(Available data begins)

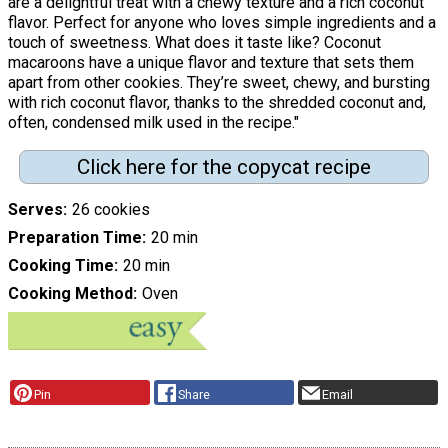
are a delightful treat with a chewy texture and a rich coconut
flavor. Perfect for anyone who loves simple ingredients and a
touch of sweetness. What does it taste like? Coconut
macaroons have a unique flavor and texture that sets them
apart from other cookies. They’re sweet, chewy, and bursting
with rich coconut flavor, thanks to the shredded coconut and,
often, condensed milk used in the recipe."
Click here for the copycat recipe
Serves
26 cookies
Preparation Time
20 min
Cooking Time
20 min
Cooking Method
Oven
Pin
Share
Email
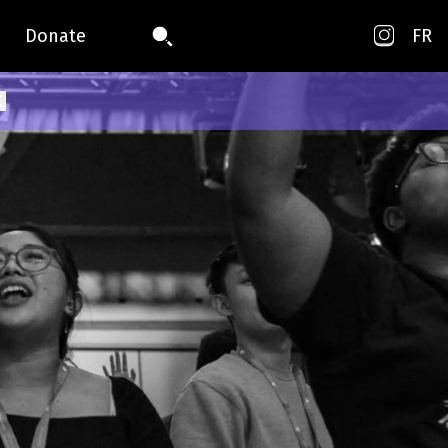
Donate
FR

(Available data ends)

About this task | When you retype the material above, copy each line exactly and drop whatever images appear in it.

Worked solution |
are a delightful treat with a chewy texture and a rich coconut
flavor. Perfect for anyone who loves simple ingredients and a
touch of sweetness. What does it taste like? Coconut
macaroons have a unique flavor and texture that sets them
apart from other cookies. They’re sweet, chewy, and bursting
with rich coconut flavor, thanks to the shredded coconut and,
often, condensed milk used in the recipe."
Click here for the copycat recipe
Serves
26 cookies
Preparation Time
20 min
Cooking Time
20 min
Cooking Method
Oven
Pin
Share
Email
Donate
FR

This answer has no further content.